1、[CL] GPT-2’s activations predict the degree of semantic comprehension in the human brain

C Caucheteux, A Gramfort, J King
[Facebook AI Research & Université Paris-Saclay]
用GPT-2激活预测大脑语义理解度。像GPT-2这样的自然语言transformer,已经显示出处理文本的显著能力,成为深度翻译、摘要和对话算法的骨干。然而,这些模型是否真的能理解语言,是非常有争议的。本文表明,GPT-2表征不仅映射到大脑对口述故事的反应上,还能预测受试者对叙述的理解程度。分析了101名受试者在听70分钟的短篇故事时,用功能性磁共振成像(fMRI)记录的数据,拟合了一个线性模型,来预测GPT-2激活的大脑活动,将这种映射与受试者对每个故事的理解分数相关联。结果显示,GPT-2的大脑预测与语义理解能力明显相关。这些影响在语言网络中呈双侧分布,在额内和颞中回及额上皮层、颞平面和楔前的相关性达到峰值,超过30%。总的来说,这项研究提供了一个实证框架,来探测和剖析大脑和深度学习算法中的语义理解能力。

Language transformers, like GPT-2, have demonstrated remarkable abilities to process text, and now constitute the backbone of deep translation, summarization and dialogue algorithms. However, whether these models actually understand language is highly controversial. Here, we show that the representations of GPT-2 not only map onto the brain responses to spoken stories, but also predict the extent to which subjects understand the narratives. To this end, we analyze 101 subjects recorded with functional Magnetic Resonance Imaging while listening to 70 min of short stories. We then fit a linear model to predict brain activity from GPT-2 activations, and correlate this mapping with subjects’ comprehension scores as assessed for each story. The results show that GPT-2’s brain predictions significantly correlate with semantic comprehension. These effects are bilaterally distributed in the language network and peak with a correlation above 30% in the infero-frontal and medio-temporal gyri as well as in the superior frontal cortex, the planum temporale and the precuneus. Overall, this study provides an empirical framework to probe and dissect semantic comprehension in brains and deep learning algorithms.
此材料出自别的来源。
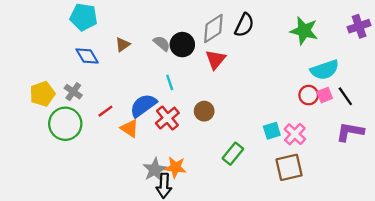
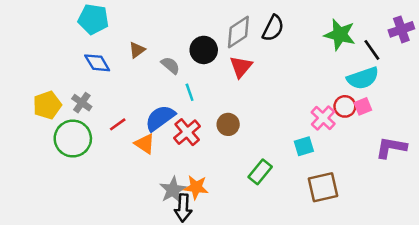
gray semicircle: (162, 43) -> (170, 65), moved
black line: (345, 96) -> (372, 50), moved
pink cross: (295, 134) -> (323, 118), moved

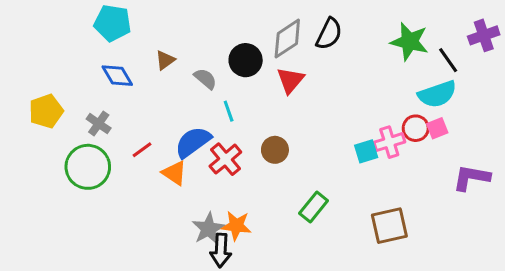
yellow pentagon: (47, 105) -> (46, 111), moved
pink cross: (323, 118) -> (389, 142), turned 30
cyan square: (304, 146) -> (366, 151), moved

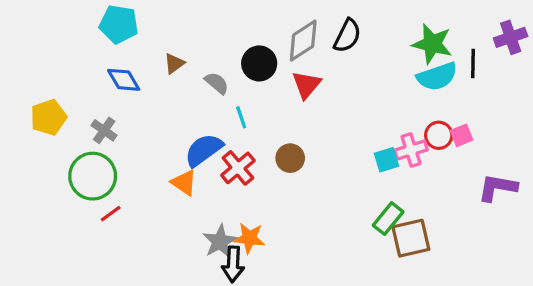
black line: (448, 60) -> (473, 63), turned 36
cyan semicircle: (437, 94) -> (437, 77), moved
red line: (142, 150) -> (111, 214), moved
green rectangle: (314, 207) -> (388, 219), moved

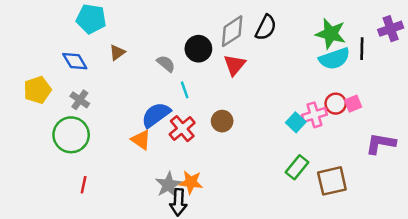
brown triangle: (174, 63) -> (117, 52), moved
blue diamond: (124, 80) -> (75, 61), moved
cyan square: (386, 160) -> (296, 122), turned -30
red line: (111, 214) -> (84, 185), moved, turned -42
brown square: (411, 238) -> (332, 181), moved

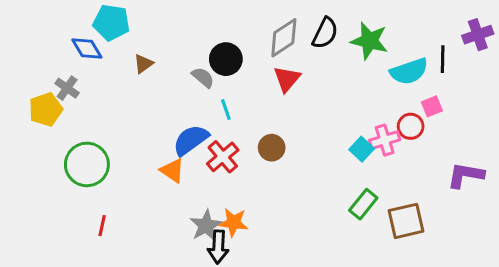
green star: (331, 34) -> (369, 41), moved
black circle: (198, 49) -> (226, 59), moved
blue diamond: (75, 61) -> (87, 48), moved
gray cross: (80, 100) -> (67, 88), moved
pink square: (353, 104) -> (432, 106), moved

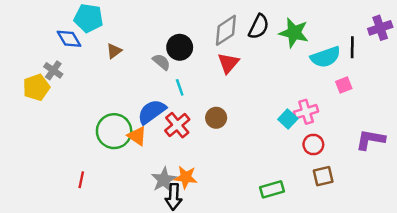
red circle: (411, 126) -> (313, 145), moved
green circle: (87, 164) -> (114, 131), moved
green rectangle: (363, 204) -> (272, 189), moved, turned 35
brown square: (406, 221) -> (323, 176), size x0.7

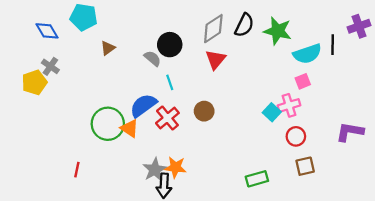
blue diamond: (69, 39) -> (47, 31), moved
pink square: (344, 85) -> (303, 81), moved

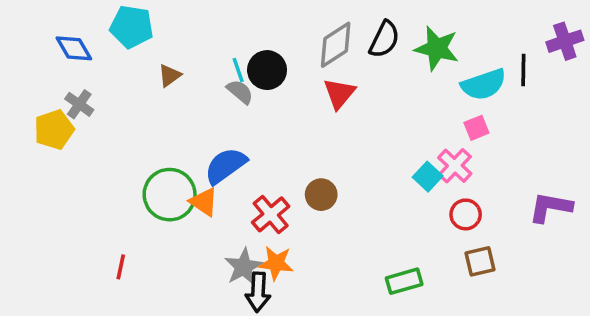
cyan line: (170, 82) -> (238, 70), moved
pink cross: (289, 105) -> (455, 166), turned -30
brown circle: (204, 111) -> (321, 195), moved
red cross: (167, 118) -> (271, 214), moved

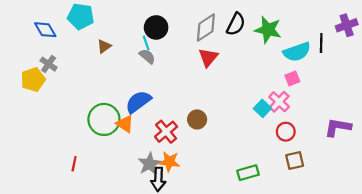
black circle: (267, 70) -> (156, 27), moved

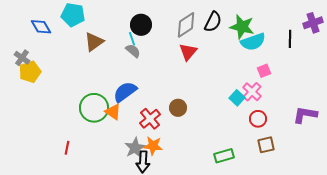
brown triangle: (104, 46) -> (94, 42), size x1.5
cyan semicircle: (297, 52) -> (253, 42), moved
gray cross: (49, 64) -> (22, 58), moved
https://weibo.com/1402400261/KjCLzp6TB
image.png
image.png

2、[LG] A graph placement methodology for fast chip design

A Mirhoseini, A Goldie, M Yazgan…
[Google Research]
基于深度强化学习的快速芯片设计图规划方法。芯片布局规划是设计计算机芯片物理布局的工程任务。尽管经过五十年的研究,芯片布局规划仍然无法实现自动化,需要物理设计工程师花费数月的精力来制作可量产的布局。本文提出一种基于深度强化学习的芯片布局规划方法,在不到六个小时的时间里,自动生成了芯片布局规划图,这些布局规划图在所有关键指标上都优于或可与人类生成的布局规划图相媲美,包括功耗、性能和芯片面积。为实现这一目标,将芯片布局规划作为一个强化学习问题,开发了一种基于边缘的图卷积神经网络架构,能学习丰富的可迁移的芯片表示。利用过去的经验,在解决新的问题实例时变得更好、更快,使芯片设计可以由比任何人类设计师更有经验的智能体来完成。该方法被用来设计Google的下一代人工智能(AI)加速器,并有可能为每一代新产品节省数千小时的人工努力。更强大的人工智能设计的硬件将推动人工智能的进步,在这两个领域之间创造一种共生关系。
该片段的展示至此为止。